● **Task requirements**
Please output exactly the part of the records below that opens with the line containing "Baltimore Monday Men’s Group Men" and closes with the line containing "For More Information on", both lines included, and nothing else.

(Stored data)

====

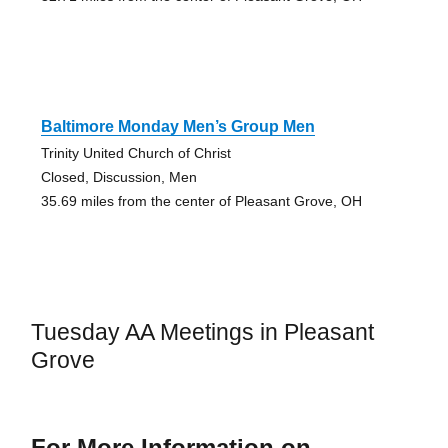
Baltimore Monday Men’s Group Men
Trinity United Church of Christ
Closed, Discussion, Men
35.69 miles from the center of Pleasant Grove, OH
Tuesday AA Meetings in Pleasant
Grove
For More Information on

====

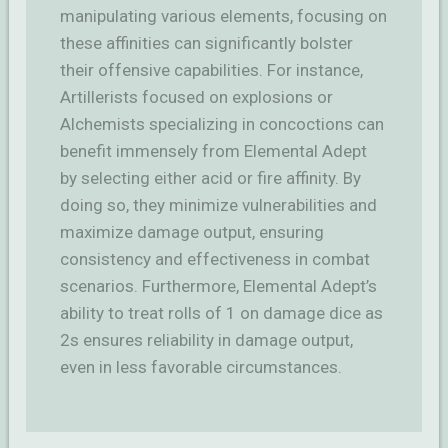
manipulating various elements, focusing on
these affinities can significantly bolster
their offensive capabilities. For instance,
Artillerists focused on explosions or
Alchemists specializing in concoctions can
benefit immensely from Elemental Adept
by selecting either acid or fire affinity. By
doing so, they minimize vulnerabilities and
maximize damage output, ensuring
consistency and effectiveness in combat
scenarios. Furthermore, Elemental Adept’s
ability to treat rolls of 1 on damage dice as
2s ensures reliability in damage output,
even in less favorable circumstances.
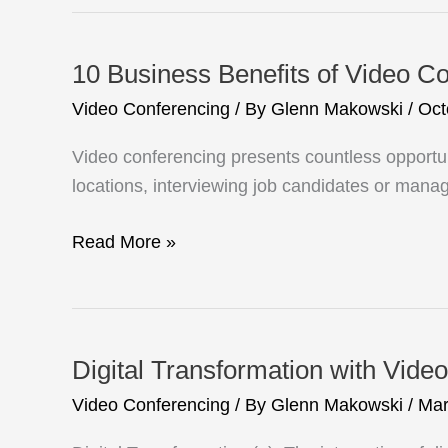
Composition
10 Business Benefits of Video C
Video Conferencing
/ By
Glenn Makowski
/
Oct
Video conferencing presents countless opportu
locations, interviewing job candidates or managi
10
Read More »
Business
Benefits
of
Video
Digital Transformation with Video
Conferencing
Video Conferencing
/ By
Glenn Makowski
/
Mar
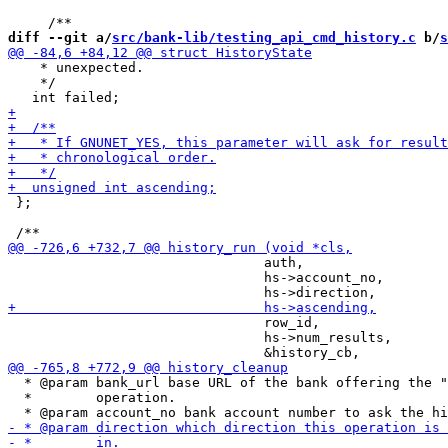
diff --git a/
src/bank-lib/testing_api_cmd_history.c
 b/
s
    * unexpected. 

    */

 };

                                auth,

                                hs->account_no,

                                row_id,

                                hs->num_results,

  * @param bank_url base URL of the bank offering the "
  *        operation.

====

● **Solution**
Baltimore Monday Men’s Group Men
Trinity United Church of Christ
Closed, Discussion, Men
35.69 miles from the center of Pleasant Grove, OH
Tuesday AA Meetings in Pleasant
Grove
For More Information on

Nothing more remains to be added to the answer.